[Saved entries]
##############################
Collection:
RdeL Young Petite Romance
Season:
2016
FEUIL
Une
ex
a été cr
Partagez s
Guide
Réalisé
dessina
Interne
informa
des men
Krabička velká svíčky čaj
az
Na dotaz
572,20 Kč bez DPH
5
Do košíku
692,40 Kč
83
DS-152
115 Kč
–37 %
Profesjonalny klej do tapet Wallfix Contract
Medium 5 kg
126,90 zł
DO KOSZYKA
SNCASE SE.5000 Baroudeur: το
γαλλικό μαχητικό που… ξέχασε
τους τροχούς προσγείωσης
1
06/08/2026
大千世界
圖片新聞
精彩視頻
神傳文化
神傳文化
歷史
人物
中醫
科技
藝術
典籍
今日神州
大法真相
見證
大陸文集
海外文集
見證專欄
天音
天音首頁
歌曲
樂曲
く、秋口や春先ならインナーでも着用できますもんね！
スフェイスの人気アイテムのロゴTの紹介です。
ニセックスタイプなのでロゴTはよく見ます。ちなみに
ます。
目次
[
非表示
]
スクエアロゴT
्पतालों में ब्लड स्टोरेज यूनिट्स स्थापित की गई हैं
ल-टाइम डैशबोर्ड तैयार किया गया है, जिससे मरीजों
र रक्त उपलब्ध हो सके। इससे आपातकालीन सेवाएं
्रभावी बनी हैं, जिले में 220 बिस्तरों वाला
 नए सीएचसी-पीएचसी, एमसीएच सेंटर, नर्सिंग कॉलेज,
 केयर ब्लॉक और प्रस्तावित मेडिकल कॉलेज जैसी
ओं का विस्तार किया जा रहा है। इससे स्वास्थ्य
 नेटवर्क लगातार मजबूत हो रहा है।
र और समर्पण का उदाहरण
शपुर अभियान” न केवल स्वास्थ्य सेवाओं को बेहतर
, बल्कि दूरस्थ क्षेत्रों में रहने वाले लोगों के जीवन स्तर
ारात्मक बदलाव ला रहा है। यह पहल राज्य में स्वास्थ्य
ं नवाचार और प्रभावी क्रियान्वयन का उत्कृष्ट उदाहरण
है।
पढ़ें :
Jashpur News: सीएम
##############################
### Assignment
Take the line containing "केयर ब्लॉक और प्रस्तावित मेडिकल कॉलेज जैसी" as the first line and the last line of the data above as the final one. Write out these lines and all between them exactly.

### Solution to the problem
 केयर ब्लॉक और प्रस्तावित मेडिकल कॉलेज जैसी
ओं का विस्तार किया जा रहा है। इससे स्वास्थ्य
 नेटवर्क लगातार मजबूत हो रहा है।
र और समर्पण का उदाहरण
शपुर अभियान” न केवल स्वास्थ्य सेवाओं को बेहतर
, बल्कि दूरस्थ क्षेत्रों में रहने वाले लोगों के जीवन स्तर
ारात्मक बदलाव ला रहा है। यह पहल राज्य में स्वास्थ्य
ं नवाचार और प्रभावी क्रियान्वयन का उत्कृष्ट उदाहरण
है।
पढ़ें :
Jashpur News: सीएम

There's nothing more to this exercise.